Dalia z ostatniego zdjęcia piękna, ja tak różnie do nich podchodzę, generalnie lubię ale te niskie, kompaktowe, poza tym jakoś nie mam zacięcia do ich wkopywania i wykopywania na zimę. W zeszłym roku sadziłam i to dość sporo w dużych donicach plastikowych i potem wędrowały po ogrodzie, zasłaniając dziury po przekwitniętych bylinach. W każdym razie przechowuję kilka karp i mam nadzieję że w tym roku też będą cieszyć moje oczy.
W kwestii powojników to i mnie marzy się dokupienie kilku, ale raczej z tych niższych, bo wyższe uciekają na drugą stronę maty i podziwiają je sąsiedzi lub są zjadane przez pasące się koniki.
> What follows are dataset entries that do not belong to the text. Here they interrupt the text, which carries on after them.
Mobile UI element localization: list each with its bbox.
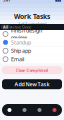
staticText: Clear Completed — [16, 68, 48, 73]
button[interactable]: Home — [2, 108, 17, 112]
staticText: Add New Task — [14, 81, 50, 88]
button[interactable]: Add New Task — [2, 79, 62, 89]
button[interactable]: Email — [0, 55, 64, 63]
staticText: Email — [11, 56, 24, 63]
staticText: Work Tasks — [14, 12, 50, 21]
button[interactable]: Profile — [47, 108, 62, 112]
button[interactable]: Active — [10, 24, 21, 30]
staticText: Standup — [11, 39, 31, 46]
staticText: Finish design review — [11, 27, 42, 41]
button[interactable]: Lists — [17, 108, 32, 112]
staticText: All — [3, 24, 8, 30]
staticText: Done — [22, 24, 31, 30]
button[interactable]: Finish design review — [0, 30, 64, 38]
button[interactable]: Done — [21, 24, 32, 30]
button[interactable]: Clear Completed — [2, 66, 62, 74]
button[interactable]: Search — [32, 108, 47, 112]
button[interactable]: All — [1, 24, 10, 30]
staticText: Ship app — [11, 47, 31, 54]
staticText: 3 of 4 completed — [18, 21, 46, 26]
staticText: ▮▮▮ — [55, 0, 61, 2]
staticText: 9:41 — [3, 0, 10, 3]
staticText: Active — [10, 24, 21, 30]
button[interactable]: Standup — [0, 38, 64, 46]
button[interactable]: Ship app — [0, 47, 64, 55]
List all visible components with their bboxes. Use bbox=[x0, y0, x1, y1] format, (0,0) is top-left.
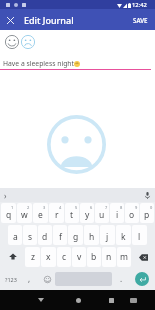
button[interactable]: Switch keyboard bbox=[123, 290, 143, 310]
staticText: v bbox=[77, 251, 82, 263]
staticText: w bbox=[21, 209, 28, 221]
button[interactable]: 3 bbox=[33, 203, 48, 223]
button[interactable]: v bbox=[72, 247, 86, 267]
staticText: 0 bbox=[150, 205, 153, 210]
button[interactable]: Backspace bbox=[132, 247, 154, 267]
button[interactable]: 5 bbox=[65, 203, 79, 223]
staticText: m bbox=[120, 251, 128, 263]
button[interactable]: 2 bbox=[17, 203, 32, 223]
button[interactable]: x bbox=[41, 247, 56, 267]
staticText: d bbox=[42, 231, 48, 243]
staticText: l bbox=[138, 231, 141, 243]
staticText: s bbox=[28, 231, 33, 243]
button[interactable]: Close bbox=[3, 13, 17, 27]
staticText: r bbox=[55, 209, 59, 221]
button[interactable]: Recents bbox=[101, 290, 121, 310]
button[interactable]: 1 bbox=[1, 203, 16, 223]
button[interactable]: s bbox=[23, 225, 37, 245]
button[interactable]: 6 bbox=[80, 203, 94, 223]
button[interactable]: 7 bbox=[95, 203, 109, 223]
staticText: c bbox=[62, 251, 67, 263]
staticText: 12:42 bbox=[132, 1, 147, 9]
button[interactable]: Back bbox=[31, 290, 51, 310]
staticText: , bbox=[28, 273, 31, 284]
staticText: 7 bbox=[105, 205, 108, 210]
staticText: Edit Journal bbox=[24, 14, 74, 26]
button[interactable]: 8 bbox=[110, 203, 124, 223]
staticText: 3 bbox=[43, 205, 46, 210]
button[interactable]: d bbox=[38, 225, 52, 245]
staticText: a bbox=[13, 231, 18, 243]
button[interactable]: l bbox=[132, 225, 147, 245]
button[interactable]: h bbox=[84, 225, 99, 245]
button[interactable]: , bbox=[20, 269, 39, 289]
button[interactable]: Emoji bbox=[39, 269, 55, 289]
button[interactable]: Enter bbox=[130, 269, 154, 289]
button[interactable]: 9 bbox=[125, 203, 139, 223]
button[interactable]: ?123 bbox=[1, 269, 20, 289]
staticText: p bbox=[144, 209, 150, 221]
staticText: t bbox=[70, 209, 74, 221]
button[interactable]: f bbox=[53, 225, 67, 245]
staticText: u bbox=[99, 209, 105, 221]
button[interactable]: SAVE bbox=[133, 9, 148, 30]
button[interactable]: a bbox=[8, 225, 22, 245]
staticText: 2 bbox=[27, 205, 30, 210]
button[interactable]: b bbox=[87, 247, 101, 267]
staticText: k bbox=[121, 231, 126, 243]
other: Voice input bbox=[145, 192, 150, 199]
button[interactable]: . bbox=[112, 269, 130, 289]
staticText: 8 bbox=[120, 205, 123, 210]
button[interactable]: Home bbox=[68, 290, 88, 310]
button[interactable]: z bbox=[25, 247, 40, 267]
staticText: f bbox=[59, 231, 62, 243]
button[interactable]: g bbox=[68, 225, 83, 245]
staticText: g bbox=[73, 231, 79, 243]
staticText: n bbox=[106, 251, 112, 263]
button[interactable]: c bbox=[57, 247, 71, 267]
staticText: b bbox=[91, 251, 97, 263]
staticText: h bbox=[89, 231, 95, 243]
staticText: ?123 bbox=[5, 276, 17, 283]
staticText: SAVE bbox=[133, 16, 148, 24]
button[interactable]: k bbox=[116, 225, 131, 245]
staticText: Have a sleepless night bbox=[3, 59, 74, 68]
staticText: 1 bbox=[11, 205, 14, 210]
staticText: e bbox=[38, 209, 43, 221]
staticText: o bbox=[129, 209, 135, 221]
button[interactable]: n bbox=[102, 247, 116, 267]
button[interactable]: Sad mood bbox=[21, 35, 35, 49]
staticText: 5 bbox=[75, 205, 78, 210]
button[interactable]: Happy mood bbox=[5, 35, 19, 49]
staticText: j bbox=[106, 231, 109, 243]
staticText: i bbox=[116, 209, 119, 221]
button[interactable]: j bbox=[100, 225, 115, 245]
staticText: 6 bbox=[90, 205, 93, 210]
staticText: 4 bbox=[59, 205, 62, 210]
staticText: q bbox=[6, 209, 12, 221]
button[interactable]: 0 bbox=[140, 203, 154, 223]
staticText: . bbox=[120, 273, 123, 284]
button[interactable]: Shift bbox=[1, 247, 24, 267]
staticText: z bbox=[31, 251, 35, 263]
button[interactable]: m bbox=[117, 247, 131, 267]
staticText: y bbox=[85, 209, 90, 221]
staticText: 9 bbox=[135, 205, 138, 210]
staticText: x bbox=[46, 251, 51, 263]
button[interactable]: 4 bbox=[49, 203, 64, 223]
staticText: › bbox=[4, 190, 7, 201]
W tym roku wysadzam kilka winobluszczy, które mimo 4 lat nie zdążyły się zadomowić u mnie w ogrodzie i nie chcą rosnąć. W to miejsce mam zamiar posadzić jakieś nieskomplikowane róże pnące, a potem dosadzić do nich powojniki. W każdym razie muszę doczytać o tych połączeniach co z czym.
Cieszę się, że zamieszanie z projektem dobiegło końca i możesz przystąpić do realizacji.